Miladi takvimle 2021 yılına girdik. Bir yılın sonu, yeni bir başlangıç, yeni umutlar…
2020 yılında bütün dünya daha önce eşi benzeri görülmemiş bir süreci tecrübe etti. Belki de şahitlik ettiğimiz bu dönem yeni bir miladı da işaret ediyor olabilir. Sadece kendi sağlığımızı değil çevremizdekilerin sağlığını düşünerek tedbirler alıyor. Bu yeni normal denilen sürecin şoku ile anlamaya, alışmaya çalışıyoruz.
Bu günümüze şükürler olsun.
İnsanlık âlemi ve ülke olarak daha önce benzerini yaşamadıklarımızı iliklerimize kadar hissediyoruz… Sosyal ve ekonomik sınıfların ortadan kalktığı, zengin ve fakirin eşitlendiği bir dönemi yaşıyoruz.
Şükretmek. Evet, ama daha kötüsü de olabilirdi anlayışıyla, musallat olan belaya karşı çaresizce kabullenerek değil, bugün sahip olduklarımızı nimet bilerek; iradeyi, mücadele gücünü verene, aklı, ilmi ve imkânlarını yaratan Rabbimize şükretmek.
Yaşadıklarımız çok canlar yaktı, belki de daha çok canların yanacağı bir dönem önümüzde olabilir. Hiçbirimiz bundan münezzeh değiliz. Elimizden geldiğince alınması gereken tedbirleri almaya gayret ediyor, sabrediyor ve dua ediyoruz.
Geçen yılın öğrettikleri
Dualarımızla birlikte bu sürecin bize öğrettiklerini tefekkür ediyoruz. Bu senenin en önemli konusu bütün dünya ile birlikte ülke ve millet olarak bize de ağır bedeller ödeten korona virüs belasıydı.
Sağlığın ve sağlığımızın kıymetini ilmel yakîn, aynel yakîn ve hakkel yakîn hissettik. Karantinada bozulan rutinlerimiz, hassaslaşan psikolojimiz. Zamanla yarışan gelecek planlarımızda en çok yer/değer vermemiz gerekenleri ihmal ettiğimizi anladık. Önceliklerimiz değişti.
Gelecek kaygısı ile hırslarımızın peşinden koşarken “an” ı kaçırdığımızı fark ettik. Birbirimize sarılabiliyorken sarılabilmenin ne kadar büyük bir nimet olduğunu. Esen rüzgârı, yağmur da yürüyerek ıslanmayı. Uçsuz bucaksız denize ve üstümüzdeki gökyüzüne bakmayı.

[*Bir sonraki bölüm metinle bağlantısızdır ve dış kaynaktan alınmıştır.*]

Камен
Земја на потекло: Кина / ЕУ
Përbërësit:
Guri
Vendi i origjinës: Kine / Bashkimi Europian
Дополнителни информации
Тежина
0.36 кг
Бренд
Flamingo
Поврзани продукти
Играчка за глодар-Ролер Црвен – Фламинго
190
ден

İnsan elini biraz doğadan çekince denizlerin, havanın nasıl hızla kendini temizlediğine şahit olduk. Belki de ilk kez bu kadar net bir şekilde insanın sahip olduklarına karşı ne kadar acımasız davranabildiği gerçeği ile yüzleştik. Tıpkı kendini yenileyen doğa gibi biz de kendimizi yenileyebilmeliyiz.
Meseleye biraz da bu yönüyle bakalım. İçimize yolculuğa çıkalım. Halen soluk alıp verebiliyorken kendimizi dinleyelim. Yeni fetihler için önce kendimizi fethetmenin yolculuğuna çıkalım.

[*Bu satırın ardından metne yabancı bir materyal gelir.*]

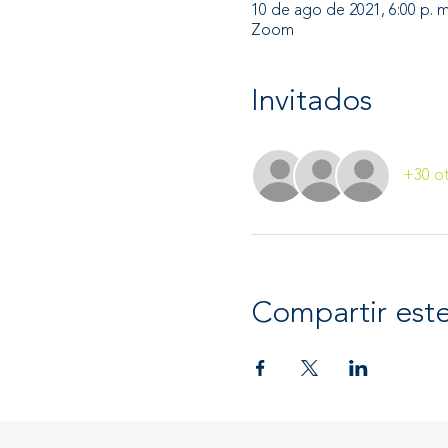
10 de ago de 2021, 6:00 p. m.
Zoom
Invitados
+30 ot
Compartir est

Kendi özümüzde olan zafiyetleri bir bir tespit ederek, kendi potansiyel enerjimizi açığa çıkarmalıyız. “Nefsini temizleyen felaha ermiştir.” ölçüsünde ifade edilen ilahi hikmete kulak vererek önce kendi iç dünyamızın fethini gerçekleştirmeliyiz. Yeni fetihler için kendi sırrına ermeye hazır mısın?